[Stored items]
[Start of Attachment]

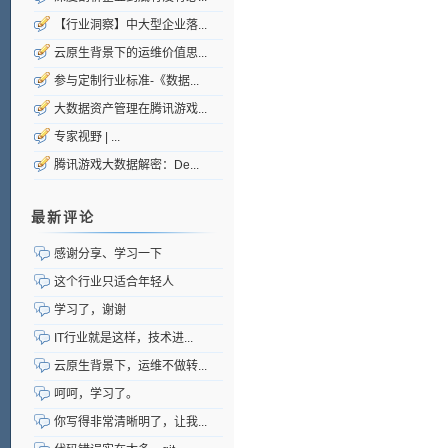
【行业洞察】中大型企业落...
云原生背景下的运维价值思...
参与定制行业标准-《数据...
大数据资产管理在腾讯游戏...
专家视野 | ...
腾讯游戏大数据解密：De...
最新评论
感谢分享、学习一下
这个行业只适合年轻人
学习了，谢谢
IT行业就是这样，技术进...
云原生背景下，运维不做转...
呵呵，学习了。
你写得非常清晰明了，让我...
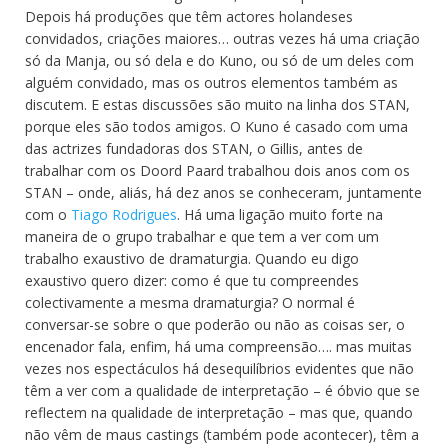
Depois há produções que têm actores holandeses
convidados, criações maiores… outras vezes há uma criação
só da Manja, ou só dela e do Kuno, ou só de um deles com
alguém convidado, mas os outros elementos também as
discutem. E estas discussões são muito na linha dos STAN,
porque eles são todos amigos. O Kuno é casado com uma
das actrizes fundadoras dos STAN, o Gillis, antes de
trabalhar com os Doord Paard trabalhou dois anos com os
STAN – onde, aliás, há dez anos se conheceram, juntamente
com o
Tiago Rodrigues
. Há uma ligação muito forte na
maneira de o grupo trabalhar e que tem a ver com um
trabalho exaustivo de dramaturgia. Quando eu digo
exaustivo quero dizer: como é que tu compreendes
colectivamente a mesma dramaturgia? O normal é
conversar-se sobre o que poderão ou não as coisas ser, o
encenador fala, enfim, há uma compreensão…. mas muitas
vezes nos espectáculos há desequilíbrios evidentes que não
têm a ver com a qualidade de interpretação – é óbvio que se
reflectem na qualidade de interpretação – mas que, quando
não vêm de maus castings (também pode acontecer), têm a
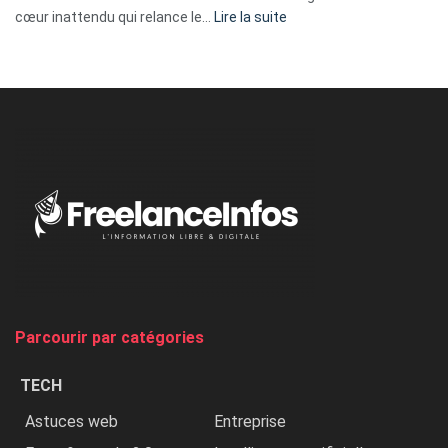
:
cœur inattendu qui relance le…
Lire la suite
Nicki
Minaj
à
l’ONU
dénonce
:
«
Au
Nigeria,
on
chasse
et
on
tue
Parcourir par catégories
les
chrétiens
TECH
»
Astuces web
Entreprise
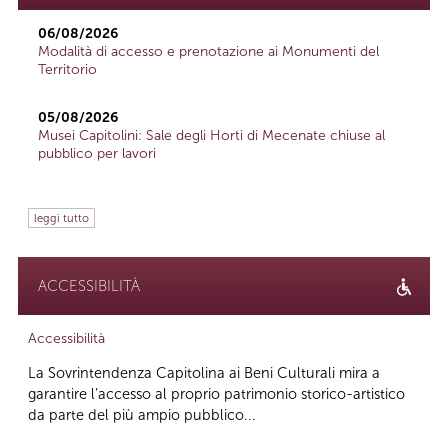
06/08/2026
Modalità di accesso e prenotazione ai Monumenti del
Territorio
05/08/2026
Musei Capitolini: Sale degli Horti di Mecenate chiuse al
pubblico per lavori
leggi tutto
ACCESSIBILITÀ
Accessibilità
La Sovrintendenza Capitolina ai Beni Culturali mira a
garantire l’accesso al proprio patrimonio storico-artistico
da parte del più ampio pubblico...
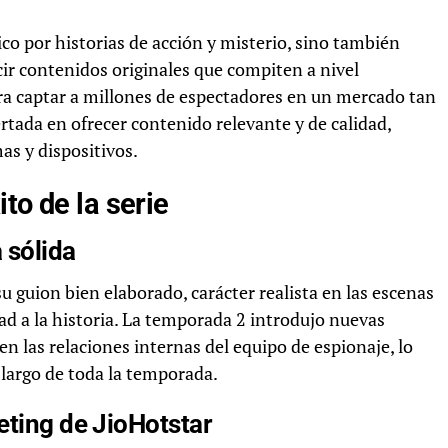
lico por historias de acción y misterio, sino también
ir contenidos originales que compiten a nivel
ara captar a millones de espectadores en un mercado tan
rtada en ofrecer contenido relevante y de calidad,
as y dispositivos.
to de la serie
 sólida
 su guion bien elaborado, carácter realista en las escenas
ad a la historia. La temporada 2 introdujo nuevas
 las relaciones internas del equipo de espionaje, lo
 largo de toda la temporada.
eting de JioHotstar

[End of Attachment]

● What this task involves
Every entry above needs to be printed again exactly, with its pictures left out.

● Task answer
【行业洞察】中大型企业落...
云原生背景下的运维价值思...
参与定制行业标准-《数据...
大数据资产管理在腾讯游戏...
专家视野 | ...
腾讯游戏大数据解密：De...
最新评论
感谢分享、学习一下
这个行业只适合年轻人
学习了，谢谢
IT行业就是这样，技术进...
云原生背景下，运维不做转...
呵呵，学习了。
你写得非常清晰明了，让我...
Depois há produções que têm actores holandeses
convidados, criações maiores… outras vezes há uma criação
só da Manja, ou só dela e do Kuno, ou só de um deles com
alguém convidado, mas os outros elementos também as
discutem. E estas discussões são muito na linha dos STAN,
porque eles são todos amigos. O Kuno é casado com uma
das actrizes fundadoras dos STAN, o Gillis, antes de
trabalhar com os Doord Paard trabalhou dois anos com os
STAN – onde, aliás, há dez anos se conheceram, juntamente
com o
Tiago Rodrigues
. Há uma ligação muito forte na
maneira de o grupo trabalhar e que tem a ver com um
trabalho exaustivo de dramaturgia. Quando eu digo
exaustivo quero dizer: como é que tu compreendes
colectivamente a mesma dramaturgia? O normal é
conversar-se sobre o que poderão ou não as coisas ser, o
encenador fala, enfim, há uma compreensão…. mas muitas
vezes nos espectáculos há desequilíbrios evidentes que não
têm a ver com a qualidade de interpretação – é óbvio que se
reflectem na qualidade de interpretação – mas que, quando
não vêm de maus castings (também pode acontecer), têm a
:
cœur inattendu qui relance le…
Lire la suite
Nicki
Minaj
à
l’ONU
dénonce
:
«
Au
Nigeria,
on
chasse
et
on
tue
Parcourir par catégories
les
chrétiens
TECH
»
Astuces web
Entreprise
06/08/2026
Modalità di accesso e prenotazione ai Monumenti del
Territorio
05/08/2026
Musei Capitolini: Sale degli Horti di Mecenate chiuse al
pubblico per lavori
leggi tutto
ACCESSIBILITÀ
Accessibilità
La Sovrintendenza Capitolina ai Beni Culturali mira a
garantire l’accesso al proprio patrimonio storico-artistico
da parte del più ampio pubblico...
lico por historias de acción y misterio, sino también
ir contenidos originales que compiten a nivel
ara captar a millones de espectadores en un mercado tan
rtada en ofrecer contenido relevante y de calidad,
as y dispositivos.
to de la serie
 sólida
 su guion bien elaborado, carácter realista en las escenas
ad a la historia. La temporada 2 introdujo nuevas
 las relaciones internas del equipo de espionaje, lo
 largo de toda la temporada.
eting de JioHotstar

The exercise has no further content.